T w o different kind s o f fathe r
'Jenny he isn't going to be President of the USA, after all!'
We were driving back to Harvard.
'You still weren't very nice to him about it, Oliver.'
'I said "Well done"!'
'Ha! Oliver, why are you so unkind to your father? You
hurt him all the time.'
'It's impossible to hurt Oliver Barrett the Third.'
'No, it isn't - if you marry Jennifer Cavilled . . . Oliver,
I know you love me. But in a strange way you want me
because I'm not a suitable woman for a Barrett to marry.
You are rebelling against your father.'
My father said the same thing a few days later when we
had lunch together at the Harvard Club in Boston.
'Son, you're in too much of a hurry.

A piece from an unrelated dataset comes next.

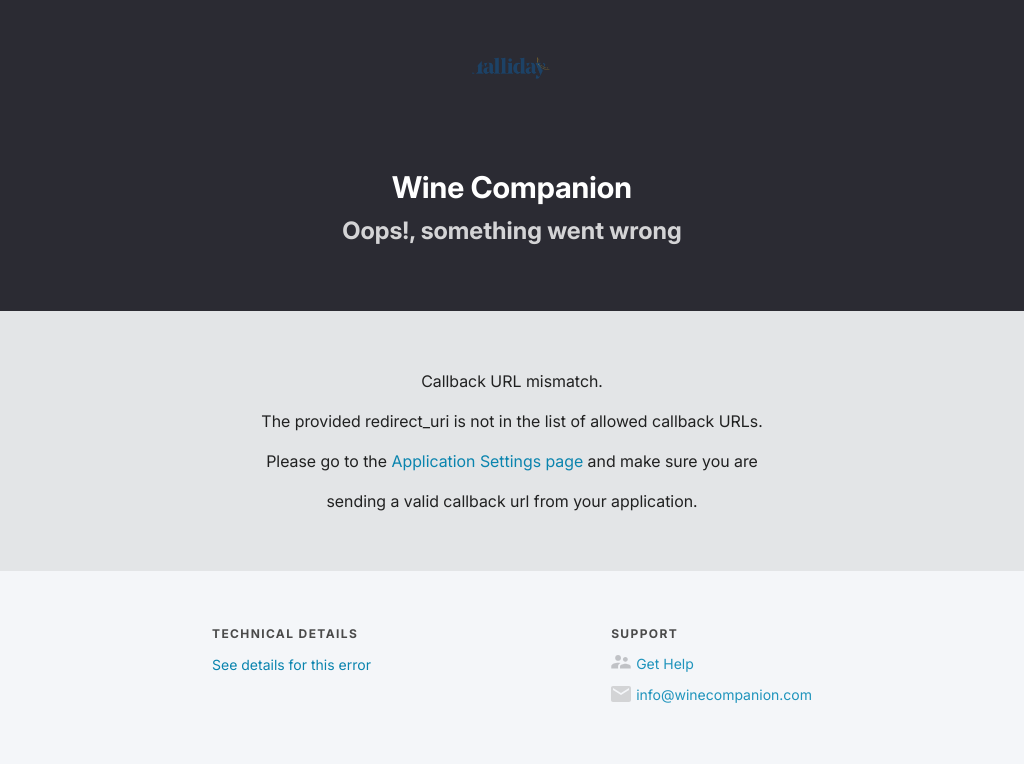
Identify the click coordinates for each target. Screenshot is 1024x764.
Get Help (665, 664)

The young lady
herself is fine. The problem is you. You are rebelling, and
you know it.'
'Father, what worries you most about her? That she's
Italian? Or that she's poor?'
'What do you like most about her?'
'I'm leaving.'
'Stay and talk like a man.' I stayed. Old Stonyface liked
that. He's won again, I thought angrily.
'Wait a while, son,' Oliver Barrett the Third continued.
'That's all I ask. Finish law school.'
'Why do I have to wait?' I was rebelling now.